NATALIE LUE: I do think that the world does socialize a lot of us into being people pleasers, and people pleasing is a habit.

KEANE: That's Natalie Lue.

LUE: I am a writer, blogger, speaker, podcaster over on my website,, which just turned 15 at the weekend.

KEANE: Wow. They grow up so fast.

LUE: I know, I know. I feel like it's approaching adulthood and I have to figure out what university it's going to go to.

KEANE: Natalie says people pleasing doesn't need to be so deeply intertwined with our identities because it's actually a habit. And while it's not easy, habits can change.

LUE: You'd be amazed as well at how many people go, oh, I'm just such a people pleaser. But they actually don't really know what that means or how that's showing up in their life. Whereas actually, it's like, if you can even cut back on people pleasing, you will find that life is very different for you very, very quickly. For me, I'm in my 40s, and I feel like I've entered a phase in my life where I care less and less about what people think or what people expect of it.

KEANE: Ah, it feels good.

LUE: It feels so good. It's taken, you know, 40-something years to get here.


KEANE: Our hope today is to maybe, like, speed up that clock a little bit, right?

LUE: (Laughter) Yes, exactly.

KEANE: This episode of LIFE KIT - curbing people pleasing, and how it's not just about saying no.

So let's kind of just get a definition straight. Like, what does people pleasing look like? What do people think it looks like? And what are some, actually, kind of, like, insidious ways that people people please and they don't even realize it?

LUE: So a lot of people think that people pleasing equals being a doormat and being a suck-up. But people pleasing is basically doing what might for all intentions and purposes be good things, but for the wrong reasons. We suppress and repress who we are to please others so that we can gain attention, affection, approval, love or validation, or to avoid conflict, criticism, increased stress, disappointment, loss and rejection.

KEANE: Yeah. And it's also - I find it can be a very sneaky behavior, where a lot - like you said, a lot of people think that people pleasing is you're a doormat and you just - people walk all over you. But sometimes it looks like hyper-confidence, right?

LUE: Yeah. Perfectionism is basically a form of people pleasing. On some level, you hold yourself to a very high standard - likely an unrealistic standard - because of what you think you might get or what it will help you to avoid. And a lot of people pleasers are over-givers. And workplaces are full of people pleasers. And you know who they are? They're the ones who always clean out the microwave. They always clean out the fridge. You know, people pleasers are the one who will stay quiet and let somebody else take credit for their work. They will stay quiet because they don't want to be seen as loud and aggressive and demanding and rude.
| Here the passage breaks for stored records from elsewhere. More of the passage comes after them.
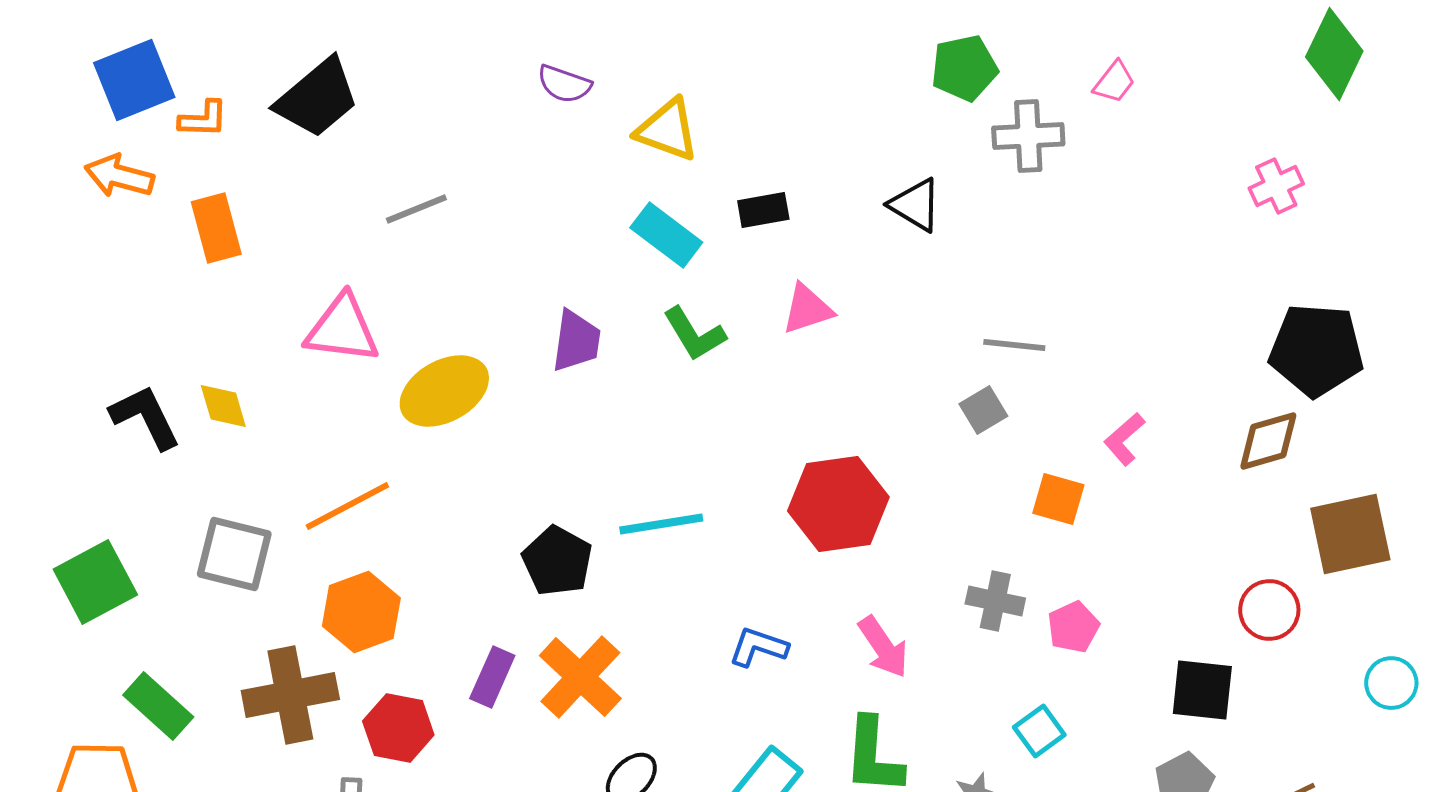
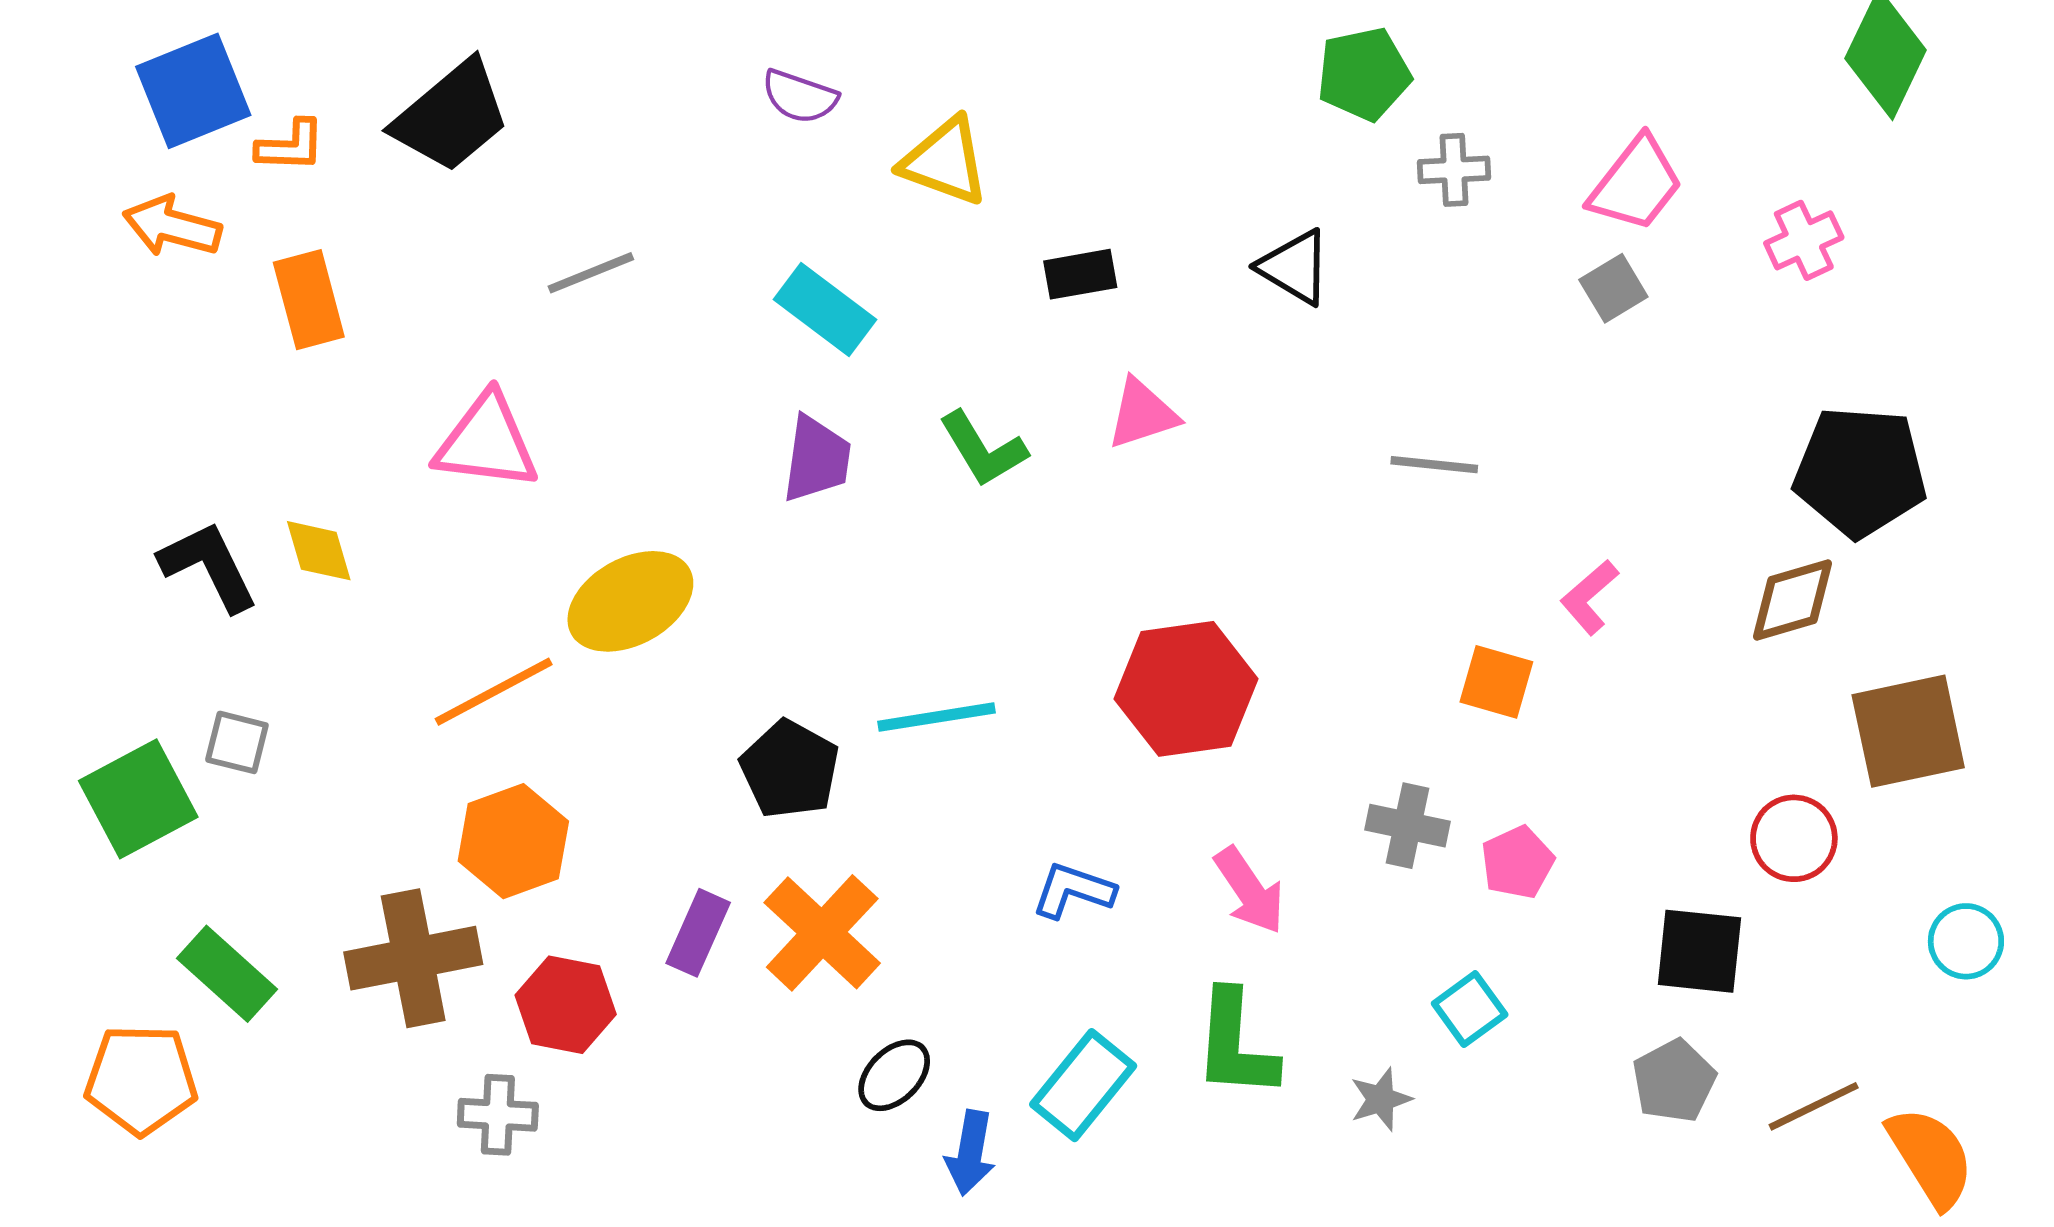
pink trapezoid: (1114, 82) -> (1636, 184), moved, size x1.6
gray cross: (1028, 136) -> (1454, 170), size x0.7
cyan rectangle: (666, 235) -> (825, 309), moved
yellow ellipse: (444, 391) -> (630, 601), moved
gray square: (983, 410) -> (1613, 288), moved
gray square: (234, 554) -> (237, 742), moved, size x0.6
For a people pleaser, in situations where you are afraid of displeasing others, where your priority is to be liked, where you are afraid of rejection, you are going to find it very, very difficult to do what you need to do for you. You're going to find it very difficult to have boundaries. You're very likely to go against yourself as a people pleaser in that instance.

KEANE: So who do you feel like falls into this trap of people pleasing the most? Like, who are kind of, like, the people who are prone to this behavior?

LUE: I think that women are socialized to be people pleasers anyway, particularly depending on which generation. Like, I'm born in the '70s. And as women, we are told as young girls, be meek, be mild, be kind and sweet. We are - we're told that certain things are aggressive or rude or not feminine.

KEANE: And I wonder, too - I think about my friends and colleagues who are marginalized identities and how they walk through the world and how it's also, it seems, like a level of survival technique, too...

LUE: Absolutely.

KEANE: ...For some people, as well.

LUE: Well, people pleasing is a response to old hurt and loss, but it is undoubtedly, without a shadow of a doubt a survival and coping mechanism that we've learnt in childhood and then just continued on in adulthood. But you are also so right that depending on your background, your culture, your race, whether you're from a marginalized community, you will also - may have felt that you have to suppress and repress aspects of yourself or try to tone-police yourself to fit in with the more dominant group.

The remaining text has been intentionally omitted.